→ **Description of the task**
Search the records for the string "yoga" and return each line that has it.

→ **Data in this exercise**
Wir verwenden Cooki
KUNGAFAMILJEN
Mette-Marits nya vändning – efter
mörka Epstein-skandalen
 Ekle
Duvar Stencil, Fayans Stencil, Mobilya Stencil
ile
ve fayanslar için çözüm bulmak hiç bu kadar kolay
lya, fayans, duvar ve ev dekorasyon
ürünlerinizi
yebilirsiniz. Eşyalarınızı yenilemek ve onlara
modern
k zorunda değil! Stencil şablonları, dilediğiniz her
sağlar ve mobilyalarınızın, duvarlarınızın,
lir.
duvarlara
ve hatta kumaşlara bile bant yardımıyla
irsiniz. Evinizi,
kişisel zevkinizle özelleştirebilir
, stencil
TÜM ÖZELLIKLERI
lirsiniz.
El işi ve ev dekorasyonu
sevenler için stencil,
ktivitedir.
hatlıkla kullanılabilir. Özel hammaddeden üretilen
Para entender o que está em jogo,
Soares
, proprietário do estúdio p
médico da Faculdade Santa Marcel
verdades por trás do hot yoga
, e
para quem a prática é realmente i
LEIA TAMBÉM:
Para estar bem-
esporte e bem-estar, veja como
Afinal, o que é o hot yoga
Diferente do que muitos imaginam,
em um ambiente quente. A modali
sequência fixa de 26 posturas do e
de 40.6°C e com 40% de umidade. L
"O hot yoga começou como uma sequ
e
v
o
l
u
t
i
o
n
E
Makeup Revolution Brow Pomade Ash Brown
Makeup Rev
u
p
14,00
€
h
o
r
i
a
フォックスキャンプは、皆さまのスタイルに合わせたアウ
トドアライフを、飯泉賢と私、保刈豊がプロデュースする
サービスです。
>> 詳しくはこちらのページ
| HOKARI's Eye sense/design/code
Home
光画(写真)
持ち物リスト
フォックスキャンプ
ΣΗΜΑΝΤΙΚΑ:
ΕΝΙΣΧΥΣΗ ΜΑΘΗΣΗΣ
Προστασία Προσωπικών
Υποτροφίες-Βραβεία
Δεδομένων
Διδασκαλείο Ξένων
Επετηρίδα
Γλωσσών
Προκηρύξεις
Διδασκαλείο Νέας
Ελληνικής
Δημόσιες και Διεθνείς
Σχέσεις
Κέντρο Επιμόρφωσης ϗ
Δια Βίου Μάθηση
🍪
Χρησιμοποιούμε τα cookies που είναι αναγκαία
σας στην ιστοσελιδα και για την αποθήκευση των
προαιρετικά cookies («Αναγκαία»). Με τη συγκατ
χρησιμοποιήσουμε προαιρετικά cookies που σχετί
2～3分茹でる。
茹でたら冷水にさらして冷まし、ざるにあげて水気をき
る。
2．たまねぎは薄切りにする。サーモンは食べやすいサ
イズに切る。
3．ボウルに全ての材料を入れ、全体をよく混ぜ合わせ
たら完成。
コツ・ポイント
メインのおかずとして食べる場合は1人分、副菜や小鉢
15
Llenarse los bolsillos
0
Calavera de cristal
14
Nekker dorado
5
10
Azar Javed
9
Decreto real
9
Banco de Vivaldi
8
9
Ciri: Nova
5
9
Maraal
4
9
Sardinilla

→ **Task answer**
verdades por trás do hot yoga
Afinal, o que é o hot yoga
"O hot yoga começou como uma sequ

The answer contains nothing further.